La señora Andreievna (la señora Gorky) representaba el papel de Desdémona.
Mientras uno miraba a la escena podía imaginarse que
nada había cambiado en Rusia. Pero cuando, al caer el telón,
uno se volvía de cara al público, no se podía olvidar la revolución. No se veían ya brillantes uniformes, ni trajes de noche
en los palcos y en las butacas de orquesta. El auditorio era
una masa informe de gente, la misma en todas las localidades,
atentos, de buen humor, correctos, pero con ropas raídas.
Las localidades son asignadas por sorteo y son generalmente gratuitas.
Para una representación, las localidades son, por ejemplo,
distribuidas gratis tal día a los sindicatos, otro día a los soldados del ejército rojo y a sus familias; el tercer día a los niños de las escuelas, y así siguiendo.
Se practica no obstante un cierto comercio de billetes de
teatro, pero es extrarreglamentario.
Yo había oído cantar a Chaliapin en Londres, pero no había vuelto a encontrarle. En Petrogrado trabamos conocimiento con él por fin. Comimos en su casa aquel día, y vimos
la alegría que reina en su hogar.
Tiene dos hijos, casi adultos, de un primer matrimonio, y
dos niñas pequeñas que hablan un inglés afectado y correcto. La menor de ellas danza maravillosamente. Chaliapin es
sin duda una de las figuras más curiosas de la Rusia actual.

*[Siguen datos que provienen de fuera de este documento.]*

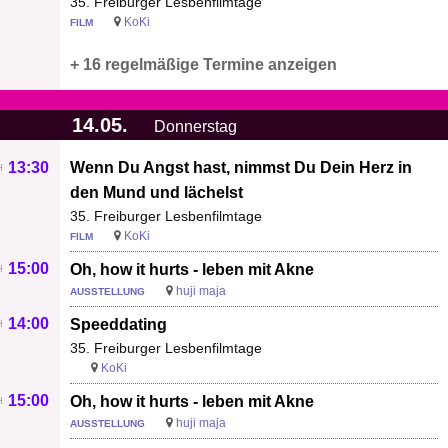
35. Freiburger Lesbenfilmtage
KoKi
FILM
+ 16 regelmäßige Termine anzeigen
14.05.
Donnerstag
13:30
Wenn Du Angst hast, nimmst Du Dein Herz in
den Mund und lächelst
35. Freiburger Lesbenfilmtage
KoKi
FILM
15:00
Oh, how it hurts - leben mit Akne
huji maja
AUSSTELLUNG
14:00
Speeddating
35. Freiburger Lesbenfilmtage
KoKi
15:00
Oh, how it hurts - leben mit Akne
huji maja
AUSSTELLUNG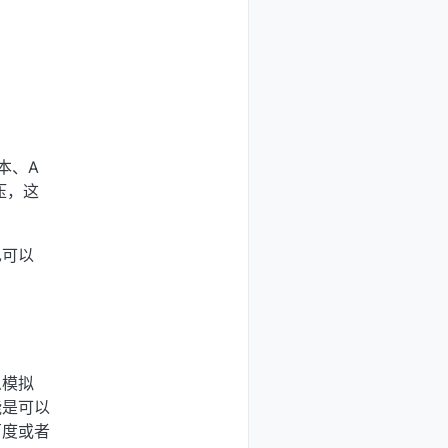
本、A
压，这
也可以
么模拟
能是可以
百度或者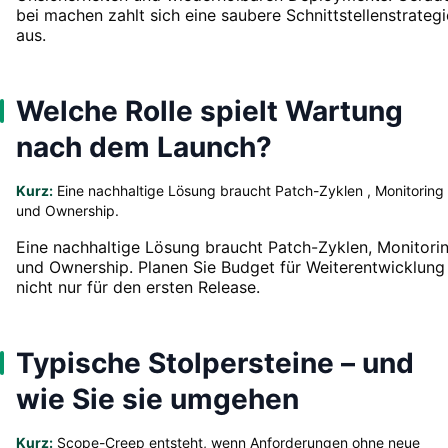
bei machen zahlt sich eine saubere Schnittstellenstrategi
aus.
Welche Rolle spielt Wartung
nach dem Launch?
Kurz:
Eine nachhaltige Lösung braucht Patch-Zyklen , Monitoring
und Ownership.
Eine nachhaltige Lösung braucht Patch-Zyklen, Monitori
und Ownership. Planen Sie Budget für Weiterentwicklung
nicht nur für den ersten Release.
Typische Stolpersteine – und
wie Sie sie umgehen
Kurz:
Scope-Creep entsteht, wenn Anforderungen ohne neue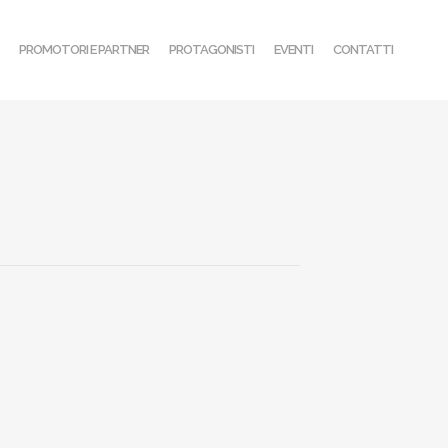
PROMOTORI E PARTNER
PROTAGONISTI
EVENTI
CONTATTI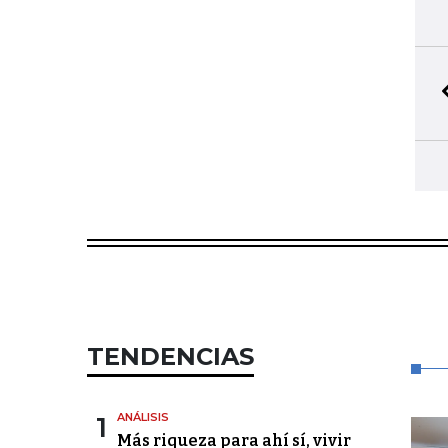
TENDENCIAS
1
ANÁLISIS
Más riqueza para ahí sí, vivir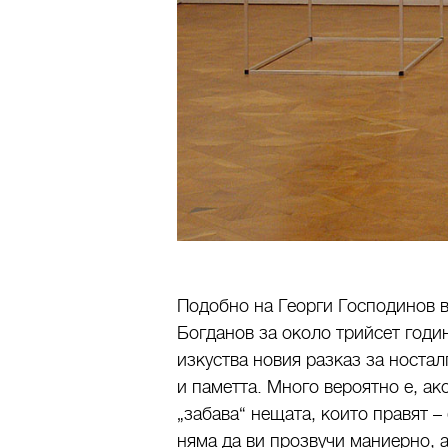
Подобно на Георги Господинов в
Богданов за около трийсет годи
изкуства новия разказ за ностал
и паметта. Много вероятно е, ако
„забава“ нещата, които правят –
няма да ви прозвучи маниерно, а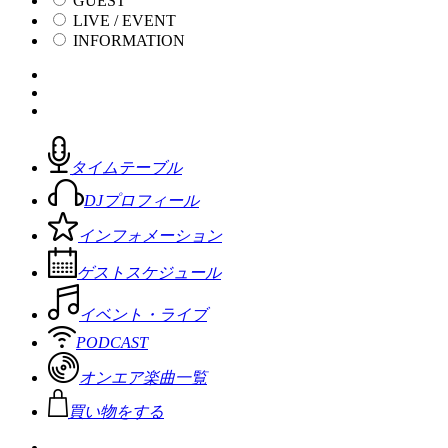
GUEST
LIVE / EVENT
INFORMATION
タイムテーブル
DJプロフィール
インフォメーション
ゲストスケジュール
イベント・ライブ
PODCAST
オンエア楽曲一覧
買い物をする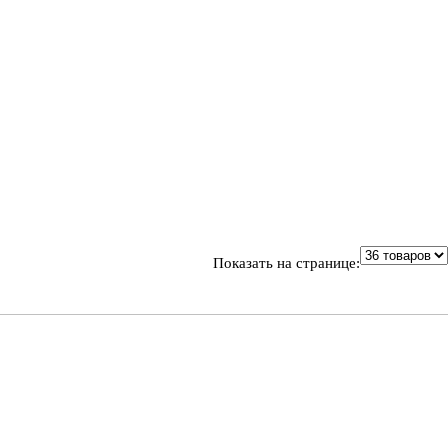
Показать на странице: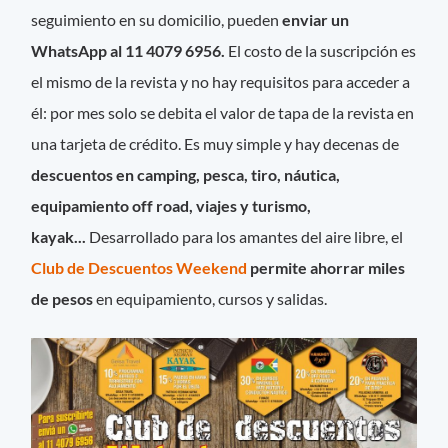
seguimiento en su domicilio, pueden
enviar un
WhatsApp al 11 4079 6956.
El costo de la suscripción es
el mismo de la revista y no hay requisitos para acceder a
él: por mes solo se debita el valor de tapa de la revista en
una tarjeta de crédito. Es muy simple y hay decenas de
descuentos en camping, pesca, tiro, náutica,
equipamiento off road, viajes y turismo,
kayak...
Desarrollado para los amantes del aire libre,
el
Club de Descuentos Weekend
permite ahorrar miles
de pesos
en equipamiento, cursos y salidas.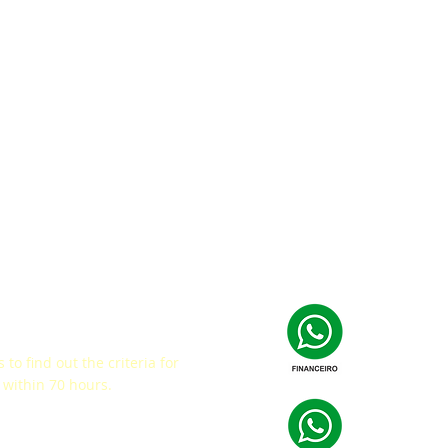
ey
 to find out the criteria for
within 70 hours.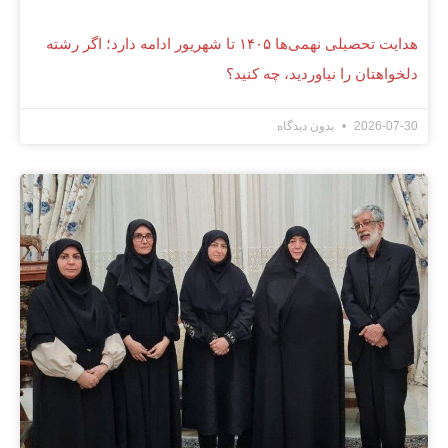
هدایت تحصیلی نهمی‌ها ۱۴۰۵ تا شهریور ادامه دارد؛ اگر رشته
دلخواهتان را نیاوردید، چه کنید؟
2026-07-30
بدون دیدگاه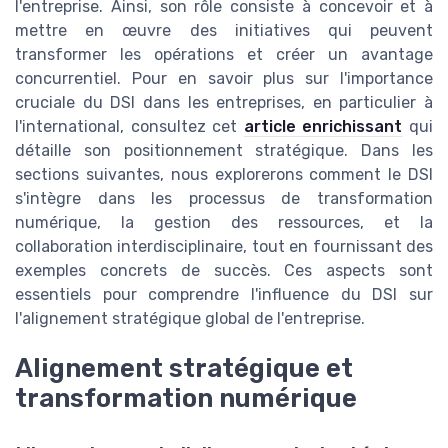
l'entreprise. Ainsi, son rôle consiste à concevoir et à
mettre en œuvre des initiatives qui peuvent
transformer les opérations et créer un avantage
concurrentiel. Pour en savoir plus sur l'importance
cruciale du DSI dans les entreprises, en particulier à
l'international, consultez cet
article enrichissant
qui
détaille son positionnement stratégique. Dans les
sections suivantes, nous explorerons comment le DSI
s'intègre dans les processus de transformation
numérique, la gestion des ressources, et la
collaboration interdisciplinaire, tout en fournissant des
exemples concrets de succès. Ces aspects sont
essentiels pour comprendre l'influence du DSI sur
l'alignement stratégique global de l'entreprise.
Alignement stratégique et
transformation numérique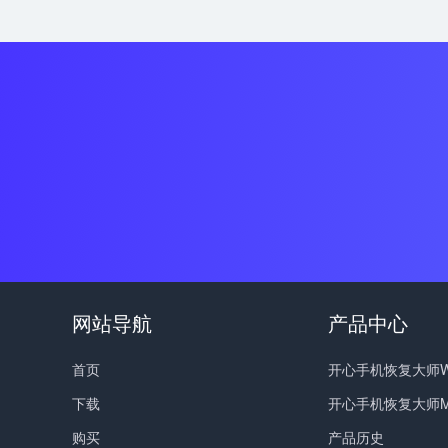
网站导航
产品中心
首页
开心手机恢复大师Wi
下载
开心手机恢复大师M
购买
产品历史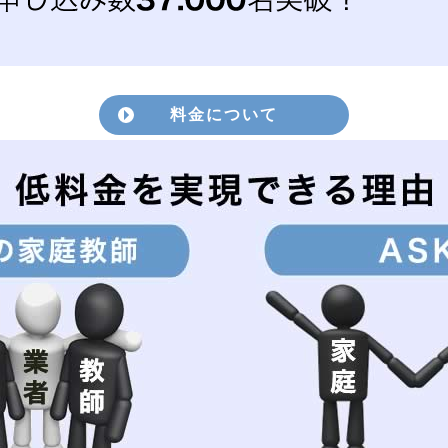
料金について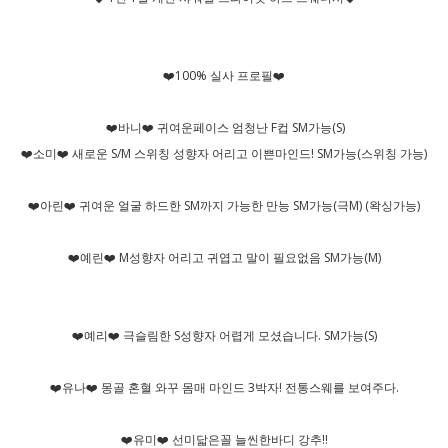
❤️100% 실사 프로필❤️
❤️바니❤️ 귀여운페이스 엄청난 F컵 SM가능(S)
❤️소미❤️ 새로운 S/M 스위칭 성향자 어리고 이쁜마인드! SM가능(스위칭 가능)
❤️아린❤️ 귀여운 얼굴 하드한 SM까지 가능한 만능 SM가능(극M) (왁싱가능)
❤️예린❤️ M성향자 어리고 귀엽고 말이 필요없음 SM가능(M)
❤️예리❤️ 극슬림한 S성향자 어렵게 모셨습니다. SM가능(S)
❤️유나❤️ 몽골 혼혈 와꾸 몸매 마인드 3박자! 전통스웨를 보여주다.
❤️유미❤️ 선미닯은꼴 늘씬한바디 강추!!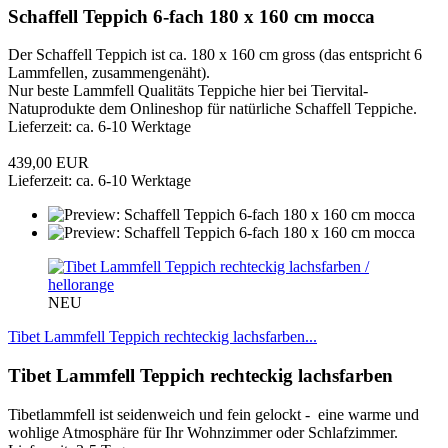
Schaffell Teppich 6-fach 180 x 160 cm mocca
Der Schaffell Teppich ist ca. 180 x 160 cm gross (das entspricht 6
Lammfellen, zusammengenäht).
Nur beste Lammfell Qualitäts Teppiche hier bei Tiervital-
Natuprodukte dem Onlineshop für natürliche Schaffell Teppiche.
Lieferzeit: ca. 6-10 Werktage
439,00 EUR
Lieferzeit: ca. 6-10 Werktage
NEU
Tibet Lammfell Teppich rechteckig lachsfarben...
Tibet Lammfell Teppich rechteckig lachsfarben
Tibetlammfell ist seidenweich und fein gelockt - eine warme und
wohlige Atmosphäre für Ihr Wohnzimmer oder Schlafzimmer.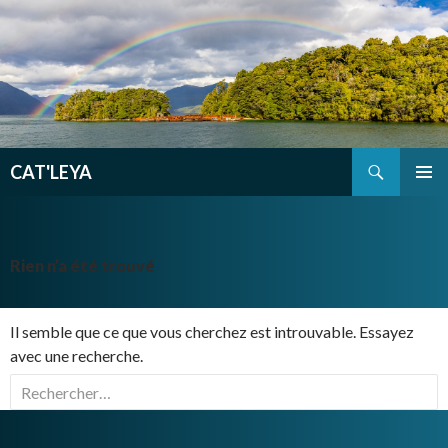
Recherche
CAT'LEYA
ALLER
MENU
AU
PRINCI
CONTENU
PRINCIPAL
Rien n’a été trouvé
Il semble que ce que vous cherchez est introuvable. Essayez
avec une recherche.
Rechercher :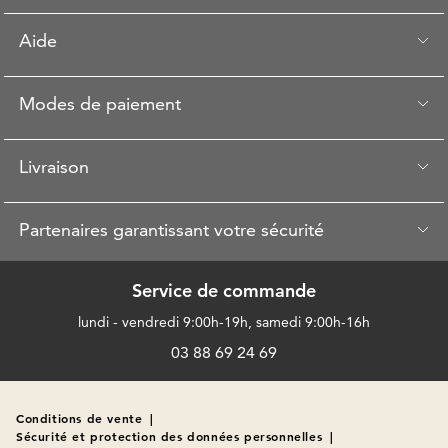
Aide
Modes de paiement
Livraison
Partenaires garantissant votre sécurité
Service de commande
lundi - vendredi 9:00h-19h, samedi 9:00h-16h
03 88 69 24 69
Conditions de vente
|
Sécurité et protection des données personnelles
|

Es el prototipo del artista magnífico, consciente de su valor,
que desafía todos los poderes.
Se niega en redondo a cantar si no le pagan. Le dan, se
dice, doscientos mil rublos por representación, lo cual equivale a casi setecientos cincuenta francos. Cuando se hace demasiado difícil aprovisionarse en el mercado, insiste en que
se le pague en harina, en huevos o cosas del mismo género.
Le dan todo lo que exige, porque Chaliapin en huelga dejaría
un vacío demasiado sombrío en la vida teatral de Petrogrado.